Incroyable mais vrai consacre ainsi la part d’angoisse et de malaise qui se dégage des films de Dupieux. Partant d’une situation on ne peut plus ordinaire – un couple issu de la classe moyenne décide d’acquérir pour la première fois une maison, il la tire vers le plus bizarre afin de souligner le caractère anxiogène de la vie en couple. L’élément perturbateur, un trou dans la cave permettant de voyager dans le temps et de rajeunir si on l’emprunte, n’est qu’un prétexte pour faire dérailler la routine bien huilée de Marie et Alain. La sobriété de la mise en scène et l’évolution de la névrose de Marie vers un trip à la Buñuel achève de conférer au film une inquiétante étrangeté à peine allégée par les nombreuses blagues potaches. Avec le désœuvrement progressif des personnages qui ne savent plus trop ce qu’ils font ensemble, il s’installe une douce tristesse qu’on retrouve en arrière-plan de nombreux personnages des films du cinéaste, de Georges dans Le Daim à Dolph dans Wrong.

© Atelier de production - Arte France cinéma - Versus Production

Dans Fumer fait tousser, les comportements névrotiques du duo Chabat/Drucker laissent place à la bêtise la plus prosaïque qui soit, dans la pure lignée d’un Wrong Cops. Les membres de l’équipe Tabac Force travaillent à une surenchère dans les répliques débiles et les histoires insignifiantes qu’on se raconte par pur plaisir régressif. Même lorsque l’un d’eux, Nicotine interprétée par Anaïs Demoustier, ressent un sentiment un tant soit peu humain, à savoir l’état amoureux, elle est capable de l’abandonner en une seconde sur le simple conseil d’une amie. Reposant sur une telle absence d’enjeu, le film peut d’autant mieux déballer l’outrance visuelle à laquelle Dupieux nous a habitué depuis son pneu de voiture serial-killer (Rubber). À mille lieux de la retenue de son précédent film, ce dernier s’amuse à parodier les univers de science-fiction type Power Rangers dans un flot généreux d’hémoglobine – au point d’éclabousser sans raison des personnages situés à plusieurs centaines de mètres d’un combat qu’ils observent de loin, pour le simple plaisir de balancer quelques seaux de faux sang en plus.
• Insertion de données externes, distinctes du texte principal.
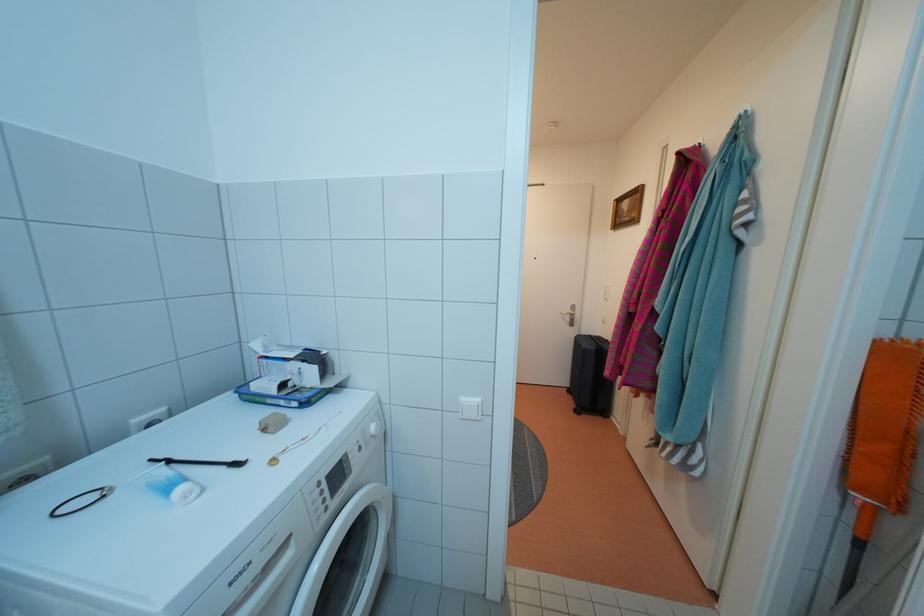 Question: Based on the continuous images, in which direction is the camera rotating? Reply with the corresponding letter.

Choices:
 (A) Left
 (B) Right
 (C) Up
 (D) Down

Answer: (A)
Son amour de la matière et du bidouillage se retrouve dans la moindre idée de mise en scène, à commencer par ce rat en marionnette qui bave un liquide vert dégoûtant.
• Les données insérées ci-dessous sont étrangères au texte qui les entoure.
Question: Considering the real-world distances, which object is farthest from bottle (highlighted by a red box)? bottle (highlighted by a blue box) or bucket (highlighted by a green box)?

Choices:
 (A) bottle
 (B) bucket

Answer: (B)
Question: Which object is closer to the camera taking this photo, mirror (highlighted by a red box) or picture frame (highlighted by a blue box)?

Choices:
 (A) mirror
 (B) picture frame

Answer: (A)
Certes, les deux films partagent le même humour, la même lumière saturée et cramoisie qui fait la marque de fabrique du réalisateur, et la même désinvolture narrative. Il est tentant d’attendre de Dupieux qu’il se fasse un peu violence pour retrouver la densité cinématographique de son chef-d’œuvre Réalité. Mais au bout du compte, lui reprocher de tourner en rond depuis quelques films apparaît comme un jugement un peu hâtif tant il s’emploie, mine de rien, à varier les plaisirs.


Quelques mineurs majeurs



En proposant des films courts et resserrés autour de quelques situations très simples, Dupieux a en tout cas le mérite de mettre à distance nos attentes de spectateur portées sur le quantitatif (l’éternel j’en-veux-pour-mon-argent nous faisant juger le dernier Batman au nombre de cicatrices qui constellent le dos de Robert Pattinson). Dans cette optique, les films se révèlent peut-être d’autant plus appréciables lorsqu’ils tentent des petites choses, sans la prétention de nous bluffer trois heures d’affilée. Cette année a compté beaucoup de ces essais mineurs, parfois réalisés avec trois bouts de ficelle, qui sont finalement à l’origine des images parmi les plus marquantes de l’année.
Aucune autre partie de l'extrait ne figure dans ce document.